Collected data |
·····

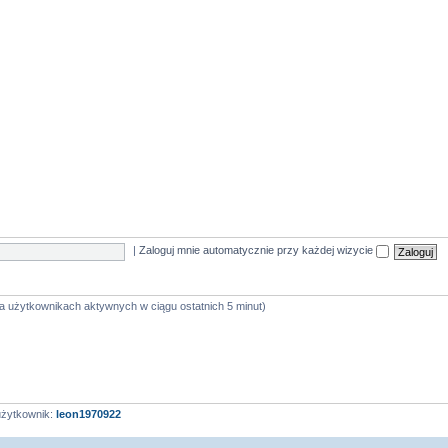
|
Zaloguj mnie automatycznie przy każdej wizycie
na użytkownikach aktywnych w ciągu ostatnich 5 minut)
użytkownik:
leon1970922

·····

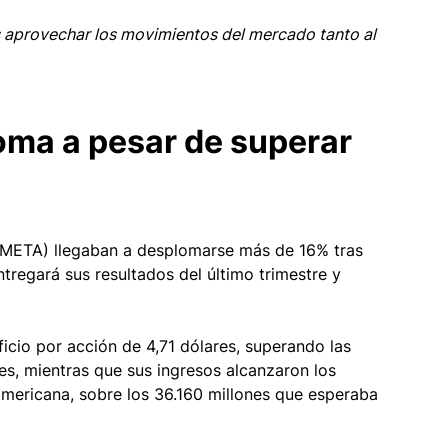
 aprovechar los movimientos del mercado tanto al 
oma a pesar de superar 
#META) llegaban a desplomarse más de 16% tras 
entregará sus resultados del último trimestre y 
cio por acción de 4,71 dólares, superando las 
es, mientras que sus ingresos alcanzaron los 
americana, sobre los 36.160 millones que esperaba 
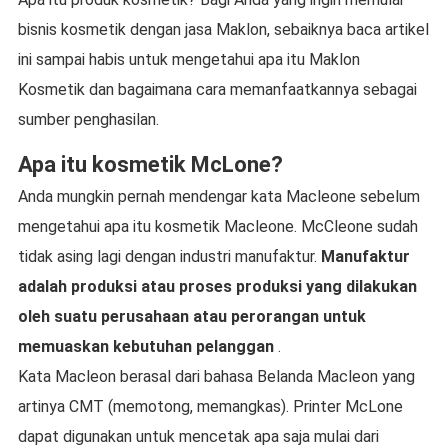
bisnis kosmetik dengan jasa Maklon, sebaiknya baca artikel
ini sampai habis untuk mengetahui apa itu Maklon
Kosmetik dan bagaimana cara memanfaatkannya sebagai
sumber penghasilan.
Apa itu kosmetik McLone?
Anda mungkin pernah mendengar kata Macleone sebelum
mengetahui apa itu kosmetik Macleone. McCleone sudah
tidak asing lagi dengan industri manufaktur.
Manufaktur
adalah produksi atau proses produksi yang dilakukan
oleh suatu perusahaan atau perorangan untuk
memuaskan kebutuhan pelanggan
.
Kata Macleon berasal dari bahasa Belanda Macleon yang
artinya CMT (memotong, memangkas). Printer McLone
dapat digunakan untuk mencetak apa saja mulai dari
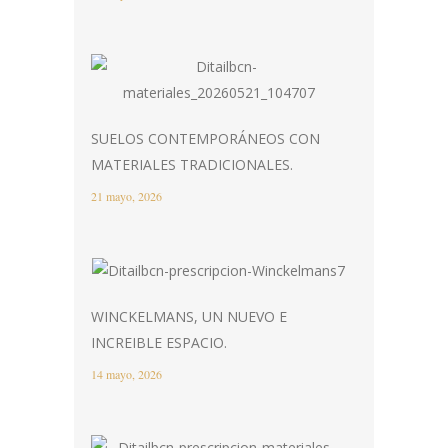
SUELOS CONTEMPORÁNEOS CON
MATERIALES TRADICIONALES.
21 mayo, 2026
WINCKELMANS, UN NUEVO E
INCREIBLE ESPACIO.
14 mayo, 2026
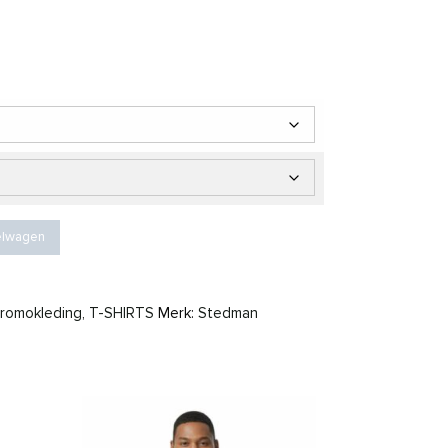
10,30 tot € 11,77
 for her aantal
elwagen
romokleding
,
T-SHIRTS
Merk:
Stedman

·····

What you are asked to do |
Set down, exactly as they stand above, the lines starting with the line with "na użytkownikach aktywnych" and going on through the line with "leon1970922", and no others.

Answer space |
na użytkownikach aktywnych w ciągu ostatnich 5 minut)
użytkownik:
leon1970922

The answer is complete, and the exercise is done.